それでも今はこうして前を向いています。それはやはり残された子どもたちのお陰です。兄も双児の妹望も、涙を見せず一生懸命生きていました。学校へ行き、友達と遊ぶ普段の生活がありました。

 私がメソメソしていると、『お母さんが泣いたらめぐちゃんが悲しむよ。』と励まされました。ましてや、双児として、お互いの体温を感じ、時を共有してきた妹望を思うと、私は自分の足で立ち上がり、歩かなくてはとい気持ちを強くしました。また、誰かを責めても、自分を責めても、決して愛は戻って来ないことに気づきました。

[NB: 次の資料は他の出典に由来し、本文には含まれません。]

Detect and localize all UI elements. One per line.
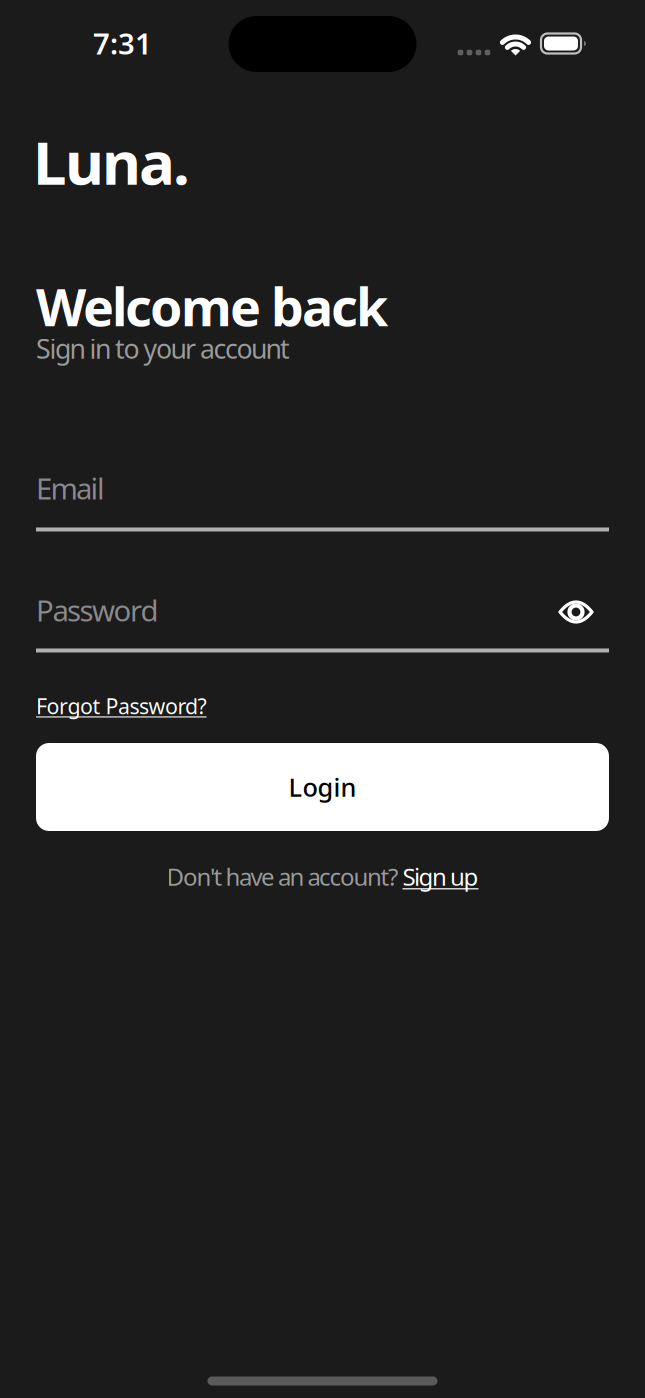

 そしてもうひとつ、私にとっても、家族にとっても大きかったのは、入院中
から葬儀、そして今まで、多くの方々に励まされ見守られてきた事です。葬儀
の際も、校長先生はじめ、友人知人がゴールデンウイークの予定を返上して駆
け付けてくれ、悲しみと混乱の中にいた私たちに代わって雑務を引き受けてく
れました。そして、たくさんの人でひしめき合った会場は愛を想う気持ちで溢
れていました。

 5月5日の澄みきった青空の下、車に乗った愛を同級生の子どもたちが『めぐちゃーん』と叫びながら追いかけて来ました。あの時の光景は
今も瞼に焼き付いています。愛の一生はたったの9年でしたが、今思うといかにもあの子らしく生き抜いた充実したものだったと思います。手加減せず、まっすぐ前を見て、何にでも体当たりで挑戦しました。そして何より私たちにたくさんの愛をくれました。
 
 あれから3年という月日が流れ、私は愛が生きた証を残したいという想いで
1冊の絵本を描く事が出来ました。当時の事を思い出すのはとても辛く、丸3
年がたってやっと筆をとる事ができ、この度出版にこぎつけました。小学生や
中学生が他人の命を奪ったり、親がわが子の命を奪ったり、戦争で幼い命が奪
われたり、ともすれば軽んじられている命の重さを思い出してほしいと願いま
す。一つの命が亡くなることで、どんなにたくさんの涙が流れるのかを知って
ほしいと思います。それが、今の私が愛にしてあげられる唯一の事だと思って
います。お陰様で、地元の小、中学校では読み聞かせや道徳の時間に読んで頂くなど、多くの方々にこの絵本を通じてまた愛に出会って頂いています。翼を得た愛が大きく羽ばたいている様な気がします。

 『お母さんより先に子どもが死んだ時、お母さんが泣くと天使の羽根が濡れ
て飛べなくなっちゃうんだって。』
あなたが旅立つ少し前にお母さんとのんちゃんにそんな話しをしましたね。
お母さんいっぱい泣いちゃったけど、ちゃんと飛べましたか?
いつかあなたに会えるその時まで、あなたにもらったたくさんの愛を胸にがんばるから、見ていてね。